Reviewed by: Chelsea
Rating (out of 5): 4 stars
There are certain books that the basic premise makes people back away. The Hunger Games was that way. People would hear “kids killing other kids on reality TV” and flee. So you’d have to open your recommendation of the book with a “stick with me now.” Wither kind of requires that, too, albeit to a lesser extent. The main character is a young woman kidnapped and bought to be one of several wives to a rich governor. It isn’t prurient, though.
Rhine lives in a world where genetic modifications rid an entire generation of disease—including cancer. That generation is practically immortal. The problem came when they had children. The girls all died at 20, the boys at 25. Less parents, more young people trying to survive.
Linden’s father is a scientist and doctor working on a cure for the problem. He wants his son to have kids and, supposedly, be happy. He wants to find a cure to keep his son alive. So, he gets him brides. He marries Rhine and two other girls on the same day. She spends her time trying to figure out how to escape and get back to her twin brother. Linden doesn’t know who she was or understand why she wouldn’t be happy in his mansion. She needs his favor to get more freedom, so she does her best to build a relationship there.
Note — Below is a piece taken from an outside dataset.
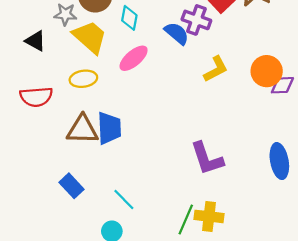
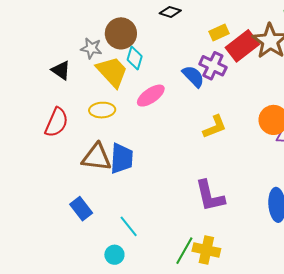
cyan diamond: (129, 18) -> (135, 58), moved
yellow L-shape: (216, 69) -> (215, 127), moved
red semicircle: (36, 97) -> (57, 122), turned -68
Not a sexual one. He respects that, and I think that makes the big difference on the potential ick factor here.
Wither explores what we’d do for freedom and what that freedom really means. Does the ideal change the longer you’re without it? What are we willing to sacrifice in the name of progress? It’s a harrowing journey of one young woman holding on to who she in in the face of everyone—her husband, her father-in-law, her sister wives, her secret best friend—telling her it’s okay to change, to settle, to be happy with what she has.
Expect plenty of tension and a handful of “did she really did just do that?” moments. The plot was twisty and the character development top-notch. If you’re looking for a near-future sci-fi with a strong focus on the main character, pick up Wither.